Until a standardized and easy to use system is out, this trend will continue.
Nowadays, it seems that the gadgets that surround us come in only a handful of flavors: Mac or PC and Android or iOS. No matter how much society champions individuality and personalization, this limited number of options remains a fact of technological life. The reason for this standardization is that when it comes to tools that are used every day, a simple and easily understandable process wins over a system that must be relearned with each new phone or laptop that hits the market.
The only purveyors of technology that haven’t seemed to latch onto this idea are the automakers. According to a new study by J.D. Power, this irks drivers to the point that most forgo in-car technological solutions in favor of familiar smartphone software. Car companies are still insistent on developing their own unique infotainment systems complete with apps, navigation, entertainment, and vehicle settings all on one screen. Even though this gives companies freedom to tailor the brand experience, many systems lack the sophistication that the standards of our tech-laden world now demand. As a result, owners are apt to pull out their smartphones instead of dealing with a lagging infotainment screen.
It’s not only the glitches and unsmooth transitions from menus that make in-car technology systems hard to use, it’s also the way the software is designed. Many navigation systems have clunky address input methods and voice recognition systems that are miles behind what a smartphone can do.
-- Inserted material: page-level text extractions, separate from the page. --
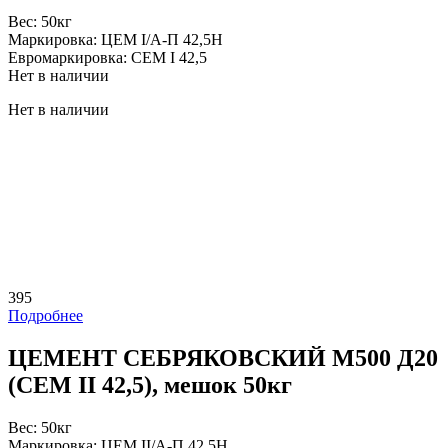
Вес:
50кг
Маркировка:
ЦЕМ I/А-П 42,5Н
Евромаркировка:
CEM I 42,5
Нет в наличии
Нет в наличии
395
Подробнее
ЦЕМЕНТ СЕБРЯКОВСКИЙ М500 Д20
(CEM II 42,5), мешок 50кг
Вес:
50кг
Маркировка:
ЦЕМ II/А-П 42,5Н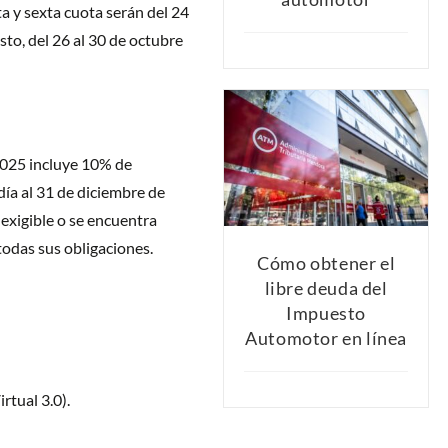
ta y sexta cuota serán del 24
osto, del 26 al 30 de octubre
2025 incluye 10% de
día al 31 de diciembre de
exigible o se encuentra
todas sus obligaciones.
Cómo obtener el
libre deuda del
Impuesto
Automotor en línea
rtual 3.0).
As a result, when searching for the nearest Starbucks or finding a friend’s house in the middle of a winding cul-de-sac, drivers are more likely to pull out a smartphone and use one of the many sophisticated apps for guidance. These apps also don’t restrict a passenger from painstakingly inputting an address because the car won’t allow inputs while moving.
Apps like Waze will even use sophisticated algorithms and real time updates to find the quickest route, something most navigation systems can’t do or if they can, do so with marginal success. Until a more standardized and easy to use system rolls out, this will probably continue being the reality.